173 lawmakers urge Trump to secure return of journalist Austin Tice
WASHINGTON – Following a campaign Monday to raise awareness on Capitol Hill about imprisoned American journalist Austin Tice, 173 lawmakers signed a letter to President Donald Trump, pleading for help to secure Tice’s return.
“The Tice family and your own administration are confident that Austin is alive,” reads the letter, delivered to the White House on Friday. “We strongly urge that you continue to use the full weight of your national security team – including dispatching the special envoy for hostage affairs – to secure his release.”
Tice, now 38, is a former Marine captain who fought in Iraq and Afghanistan. He was about to enter his final year at Georgetown Law School in 2012 when he went to Syria to work for the summer as a freelance journalist. He was reporting in Damascus when he was abducted, and he’s believed to be held by the Syrian government or allied forces.
The National Press Club Journalism Institute in Washington, along with the McClatchy Company and Tice’s parents, Debra and Marc Tice, initiated the mobilization in Congress on Monday. About 100 volunteers dispersed through House and Senate office buildings, trying to gain support for the letter to Trump.
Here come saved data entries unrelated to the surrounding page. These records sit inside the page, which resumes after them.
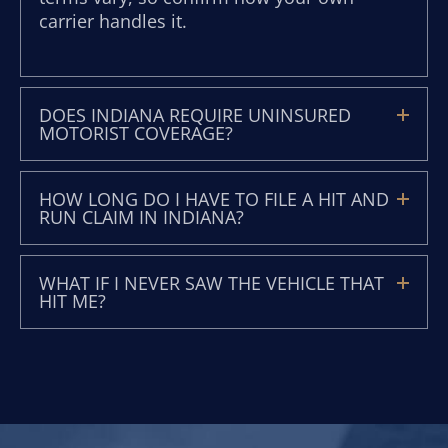
carrier handles it.
DOES INDIANA REQUIRE UNINSURED
MOTORIST COVERAGE?
HOW LONG DO I HAVE TO FILE A HIT AND
RUN CLAIM IN INDIANA?
WHAT IF I NEVER SAW THE VEHICLE THAT
HIT ME?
The volunteers included fellow journalists, high school and college students, as well as people who knew Tice from Boy Scouts, his military service and law school, Debra Tice said in a statement.
Fifty-two senators and 121 House members signed the letter. It was led by Sens. John Cornyn, R-Texas; Patty Murray, D-Wash.; and Reps. Eliot Engel, D-N.Y.; Michael McCaul, R-Texas; and Al Green, D-Texas.
“We urge you to make Austin’s immediate and safe return a priority,” the letter reads.
After seven years of their son’s captivity, the Tices have found new reason to be hopeful. Trump recently named Robert O’Brien, his chief hostage negotiator, as his new national security adviser. O’Brien has worked on Tice’s case and has said he believes Tice is still alive.
“We are very happy to see him now in a position of more authority and influence to continue to push efforts for Austin’s release,” Marc Tice told Stars and Stripes.